REQUIREMENT. Among the entries below, only the lines from the one with "Afficher la carte" through the one with "disponibile in aumento solo del 2%-3%" are wanted, reproduced exactly. Pictures are not wanted.

Stored data entries
%%

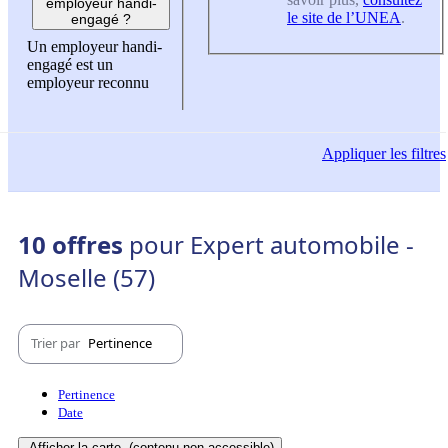
employeur handi-
le site de l’UNEA
.
engagé ?
Un employeur handi-
engagé est un
employeur reconnu
Appliquer
les filtres
10 offres
pour Expert automobile -
Moselle (57)
Trier par
Pertinence
Pertinence
Date
Afficher la carte
(contenu non-accessible)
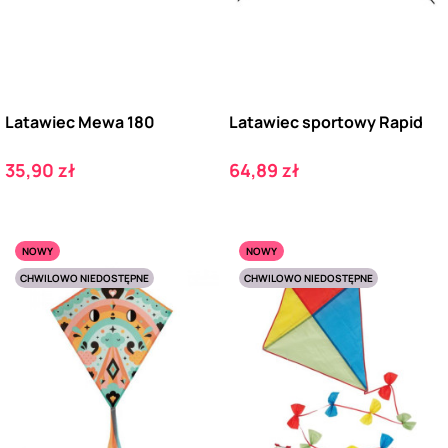
Latawiec Mewa 180
Latawiec sportowy Rapid
Cena
Cena
35,90 zł
64,89 zł
NOWY
NOWY
CHWILOWO NIEDOSTĘPNE
CHWILOWO NIEDOSTĘPNE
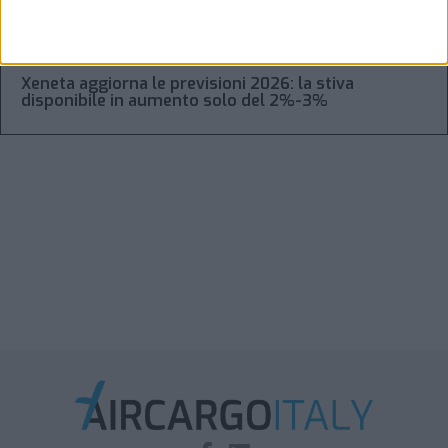
Boeing: entro il 2045 serviranno oltre 2.900 aerei
cargo
Xeneta aggiorna le previsioni 2026: la stiva
disponibile in aumento solo del 2%-3%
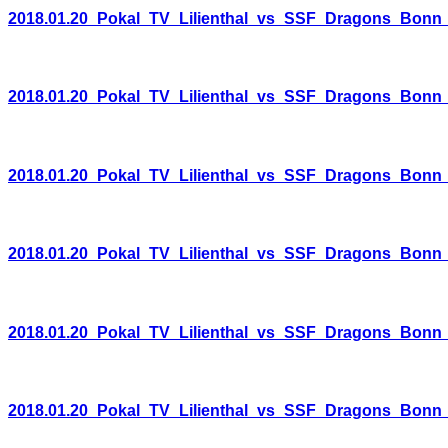
2018.01.20_Pokal_TV_Lilienthal_vs_SSF_Dragons_Bonn
2018.01.20_Pokal_TV_Lilienthal_vs_SSF_Dragons_Bonn
2018.01.20_Pokal_TV_Lilienthal_vs_SSF_Dragons_Bonn
2018.01.20_Pokal_TV_Lilienthal_vs_SSF_Dragons_Bonn
2018.01.20_Pokal_TV_Lilienthal_vs_SSF_Dragons_Bonn
2018.01.20_Pokal_TV_Lilienthal_vs_SSF_Dragons_Bonn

%%

TASK OUTPUT.
Afficher la carte
(contenu non-accessible)
Latawiec Mewa 180
Latawiec sportowy Rapid
Cena
Cena
35,90 zł
64,89 zł
NOWY
NOWY
CHWILOWO NIEDOSTĘPNE
CHWILOWO NIEDOSTĘPNE
Boeing: entro il 2045 serviranno oltre 2.900 aerei
cargo
Xeneta aggiorna le previsioni 2026: la stiva
disponibile in aumento solo del 2%-3%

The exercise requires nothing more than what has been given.